Der Beschwerdeführer erhob zunächst Beschwerde an den Verfassungsgerichtshof, der jedoch die Behandlung der Beschwerde mit Beschluß vom 14. Juni 1994, B 1046/94-3, ablehnte und sie dem Verwaltungsgerichtshof gemäß Art. 144 Abs. 3 B-VG zur Entscheidung abtrat.

Die belangte Behörde legte die Akten des Verwaltungsverfahrens vor und erstattete eine Gegenschrift mit dem Antrag, die Beschwerde kostenpflichtig zurückzuweisen, in eventu als unbegründet abzuweisen. Die mitbeteiligte Partei erstattete ebenfalls eine Gegenschrift.
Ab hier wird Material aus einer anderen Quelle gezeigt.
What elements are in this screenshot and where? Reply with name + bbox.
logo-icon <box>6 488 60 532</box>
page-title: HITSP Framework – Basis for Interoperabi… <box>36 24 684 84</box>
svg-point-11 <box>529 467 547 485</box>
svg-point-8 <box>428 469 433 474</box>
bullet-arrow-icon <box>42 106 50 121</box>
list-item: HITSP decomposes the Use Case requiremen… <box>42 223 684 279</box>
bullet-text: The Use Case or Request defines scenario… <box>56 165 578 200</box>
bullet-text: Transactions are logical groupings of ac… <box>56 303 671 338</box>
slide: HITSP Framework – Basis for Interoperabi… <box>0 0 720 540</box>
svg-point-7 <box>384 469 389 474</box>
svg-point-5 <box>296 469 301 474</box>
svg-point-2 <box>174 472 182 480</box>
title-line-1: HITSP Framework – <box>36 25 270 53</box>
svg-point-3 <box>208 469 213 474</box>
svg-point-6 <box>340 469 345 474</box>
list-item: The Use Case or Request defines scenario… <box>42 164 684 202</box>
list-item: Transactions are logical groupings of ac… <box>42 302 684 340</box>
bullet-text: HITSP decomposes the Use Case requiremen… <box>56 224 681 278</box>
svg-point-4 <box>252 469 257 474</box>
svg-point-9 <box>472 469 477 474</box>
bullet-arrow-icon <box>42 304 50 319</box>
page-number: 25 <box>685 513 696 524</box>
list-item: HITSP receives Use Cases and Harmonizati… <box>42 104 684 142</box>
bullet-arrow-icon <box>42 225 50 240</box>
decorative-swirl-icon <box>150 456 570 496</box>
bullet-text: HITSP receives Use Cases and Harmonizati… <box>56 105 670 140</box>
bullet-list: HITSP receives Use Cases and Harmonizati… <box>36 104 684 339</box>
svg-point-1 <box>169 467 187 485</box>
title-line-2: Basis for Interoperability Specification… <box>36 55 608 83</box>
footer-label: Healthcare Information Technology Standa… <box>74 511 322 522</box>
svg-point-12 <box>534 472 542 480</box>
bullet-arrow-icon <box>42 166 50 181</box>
Die Beschwerde ist nicht zulässig.

Aus dem inhaltlichen Vorbringen der Beschwerde, die - entgegen dem hg. Verbesserungsauftrag vom 31. August 1994, Zl. 94/04/0160-2 - keine ausdrückliche Bezeichnung des Beschwerdepunktes enthält, läßt sich erkennen, daß sich der Beschwerdeführer in seinen Rechten - nur - verletzt erachtet, weil kein gewerbebehördliches Genehmigungsverfahren sondern ein solches nach dem Abfallwirtschaftsgesetz - AWG durchzuführen (gewesen) wäre. Dabei handelt es sich aber nicht um ein solches subjektives Recht, welches im Verfahren über ein Ansuchen um Genehmigung einer gewerblichen Betriebsanlage (bzw. der Änderung einer genehmigten Betriebsanlage) als Nachbarrecht im Sinne des § 356 GewO 1994 geltend gemacht werden könnte. Ein solches subjektives-öffentliches Nachbarrecht läßt sich auch nicht (etwa mittelbar) aus dem AWG ableiten. Dies schon deshalb, weil antragsbedürftige Verwaltungsakte nicht von Amts wegen gesetzt werden dürfen; wurde ein Antrag auf Genehmigung einer Anlage nach (hier) § 29 Abs. 1 Z. 3 AWG nicht gestellt, so hat auch der Nachbar keinen Erledigungsanspruch (vgl. sinngemäß den hg. Beschluß vom 14. Dezember 1995, Zl. 95/07/0192).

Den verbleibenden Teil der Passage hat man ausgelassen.